7] The first applicant wishes to plant pine trees on the farm commencing on 1st February 2010. The applicant contends further that it is imperative, for operational reasons,2 that the first and second respondents’ cattle numbers firstly be reduced and, secondly, be moved to a designated area on the farm as the animals tend to eat the tips of the pine seedlings and damage the seedlings by trampling on them.

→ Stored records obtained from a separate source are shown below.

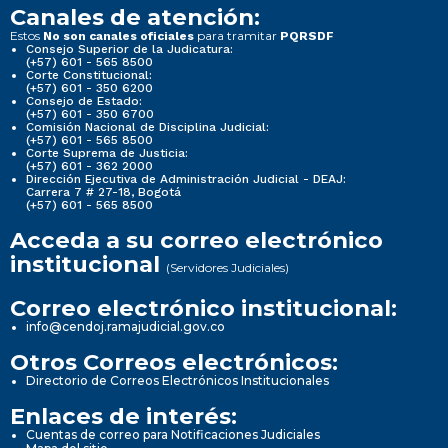
Canales de atención:
Estos
para tramitar
No son canales oficiales
PQRSDF
Consejo Superior de la Judicatura:
(+57) 601 - 565 8500
Corte Constitucional:
(+57) 601 - 350 6200
Consejo de Estado:
(+57) 601 - 350 6700
Comisión Nacional de Disciplina Judicial:
(+57) 601 - 565 8500
Corte Suprema de Justicia:
(+57) 601 - 362 2000
Dirección Ejecutiva de Administración Judicial - DEAJ:
Carrera 7 # 27-18, Bogotá
(+57) 601 - 565 8500
Acceda a su correo electrónico
institucional
(Servidores Judiciales)
Correo electrónico institucional:
info@cendoj.ramajudicial.gov.co
Otros Correos electrónicos:
Directorio de Correos Electrónicos Institucionales
Enlaces de interés:
Cuentas de correo para Notificaciones Judiciales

[8] The expert report commissioned by the applicant states that the area allocated to the respondents for their cattle by the applicant has a carrying capacity of 1.9 LAU/HA “this area is large enough to accommodate the cattle with the proviso that in certain instances, such as abnormally dry season, some supplementary fodder may well be required during the long cold winter months”.3
[9] The first applicant has, for the purpose of this application conceded that the first respondent is a labour tenant and that, therefore, he and his brother the second respondent fall to be dealt with in terms of the Land Reform (LABOUR TENANTS) Act 3 of 1996.
[10] The two respondents allege that they came to live with their parents on the farm in 1976. Their father worked for the previous owner of the farm, Mr Gibson, without wages in exchange for the right to build a home on an allocated piece of land on the farm, to plant a vegetable garden, and to graze his livestock. He had approximately 30 cattle at the time.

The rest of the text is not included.